A sometimes conservative Democrat, Bernstein worked on the drift of American ideology long before cancelling the culture, gender gnome war, and the country's current rage fractures over diversity, equity and inclusion policies.
Gently chuckle the 1990 New York Times column “in language” and he wrote about the Science Council, which was touted as “rewrites (post)modern and (post)colonialism,” and observed that parentheses were a way of making readers think again about the meaning of “always thinking the obvious meaning.”
“The parentheses were placed not only around words, but also around some of the words,” he writes. There was one paper entitled “Finding the Desire that Could Find a Place for the United Nations: Narrational Transformation and Postmodern Man.” The other was “Post (ed): (post) not until the end game of modernism and terrorism terms.” ”
Drawn from that meeting, he noted that “our fundamental values” were now commonly referred to as “dominant discourses,” or even “total discourses.”
Knowing the need to evolve, accompanied by increasingly contested basic American values, he gave his expression to his concerns in Virtue: Multiculturalism and the Battle for the American Future, published in 1994. A meritocratic vision of what to do.

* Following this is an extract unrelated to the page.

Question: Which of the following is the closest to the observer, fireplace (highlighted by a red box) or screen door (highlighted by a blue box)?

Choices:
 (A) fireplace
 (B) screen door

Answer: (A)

It was a book that gained more enemies than friends, even if you booked a crack in the ideological growth of fate. He never shrunk from the difficult subject. In 2009 he published “East, West, Gender: History.”

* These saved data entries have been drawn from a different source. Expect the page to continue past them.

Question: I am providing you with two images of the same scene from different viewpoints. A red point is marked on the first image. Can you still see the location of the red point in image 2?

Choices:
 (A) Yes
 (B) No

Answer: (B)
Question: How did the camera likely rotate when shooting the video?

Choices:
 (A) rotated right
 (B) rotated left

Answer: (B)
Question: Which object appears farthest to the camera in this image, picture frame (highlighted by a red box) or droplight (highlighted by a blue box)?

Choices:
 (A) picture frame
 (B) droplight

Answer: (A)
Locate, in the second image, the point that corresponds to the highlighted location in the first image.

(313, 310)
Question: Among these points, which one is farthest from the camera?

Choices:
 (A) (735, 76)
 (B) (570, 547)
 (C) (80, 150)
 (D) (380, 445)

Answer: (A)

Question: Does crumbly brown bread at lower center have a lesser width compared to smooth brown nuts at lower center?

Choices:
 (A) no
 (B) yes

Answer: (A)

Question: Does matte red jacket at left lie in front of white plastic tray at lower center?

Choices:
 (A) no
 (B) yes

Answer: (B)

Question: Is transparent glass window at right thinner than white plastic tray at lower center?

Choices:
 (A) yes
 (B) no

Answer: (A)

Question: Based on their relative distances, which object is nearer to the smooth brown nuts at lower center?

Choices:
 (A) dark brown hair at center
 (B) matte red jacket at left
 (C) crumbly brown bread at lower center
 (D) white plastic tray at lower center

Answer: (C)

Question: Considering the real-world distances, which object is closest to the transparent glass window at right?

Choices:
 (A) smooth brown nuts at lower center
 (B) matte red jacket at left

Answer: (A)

“He believed in the truth no matter where the chips fell,” said journalist and author David Margolick. “No one handed him anything. His integrity was absolute. He wrote what he thought without looking over his shoulder.”
Richard Paul Bernstein was born in New York on May 5, 1944, the first of two children, Herbert and Claire (Brown) Bernstein. The family quickly moved to a poultry farm in East Hadham, Connecticut. This was after the Jewish Agricultural Association, which was established to provide agricultural training to migrants in Eastern Europe, gave his father a loan;
Richard, in the words of his lifelong friend Donald Berwick, attended an orthodox synagogue – “The Galakaname Building on Gully Near Soda Shop,” and attended the University of Connecticut after graduating from nearby Nathan Hale Ray High School in Moodus.

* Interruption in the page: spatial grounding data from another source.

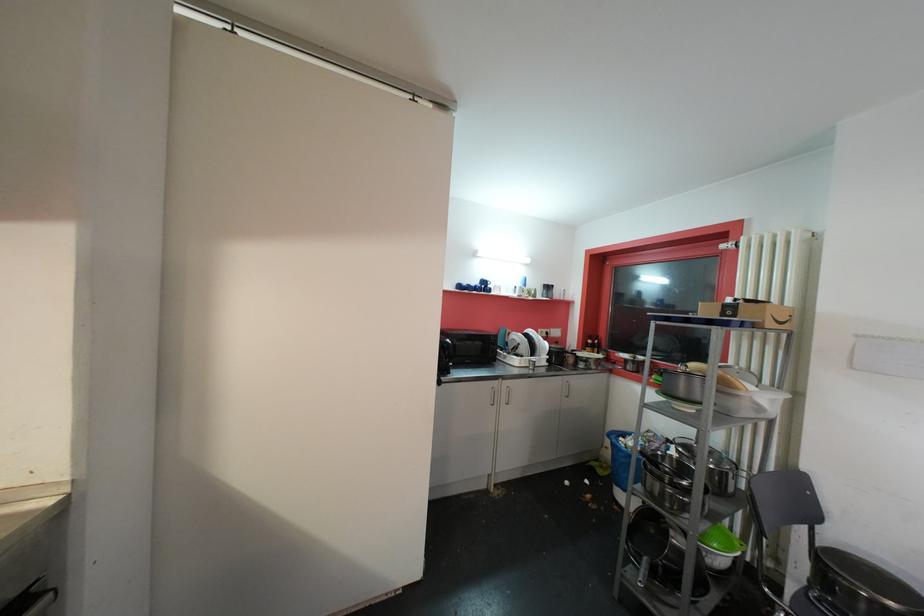 Where would you lift the blue mug? Please return your answer as a coordinate pair (x, y).

(483, 285) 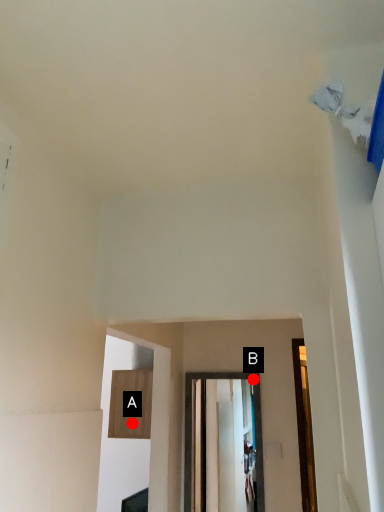 Question: Two points are circled on the image, labeled by A and B beside each circle. Which point appears farthest from the camera in this image?

Choices:
 (A) A is further
 (B) B is further

Answer: (A) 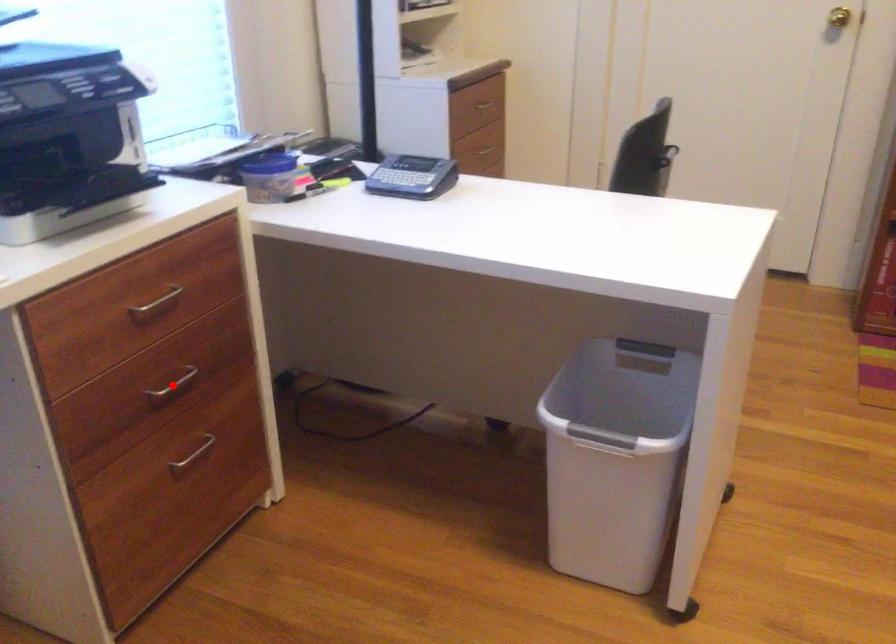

The wanderlust was already holding onto him. He continued to win an MA at Harvard University in History and East Asian Languages. This is a course chosen because it provided the possibility of moving to Taiwan to study Mandarin. He didn't leave because his passion for Asia was born. Before joining the Times in 1982, he initially took up a stringer job as a reporter covering Metropolitan New York, before becoming a correspondent for Time Magazine's Beijing.
Before leaving the Times in 2006, Bernstein served as Director of the United Nations, Director of Paris, National Culture Correspondent, Director of the Celebrity, and Director of Berlin.
His sister, Judy Peritz, recalled how her father gave him a BB gun when he was 11 years old. He shot a bird, and one day he hit it and was applauded to see the bird suffering and suffering what he had done. “He's never used a gun again,” she said.
His deep kindness accompanied Mr. Bernstein until the very end. Although not religious, he joins the Torah Studies Group later in his life, with the aim of exploring his Jewish meaning.
In addition to his son and sister, Mr. Bernstein was survived by his wife Zhongmei Li, a famous classic Chinese dancer and choreographer.
“We all know that death is coming,” he told Peritz just before he died. “I would have loved to have more, but now I understand that I won't. I accept that and I'm not afraid. I have a really wonderful and interesting life.”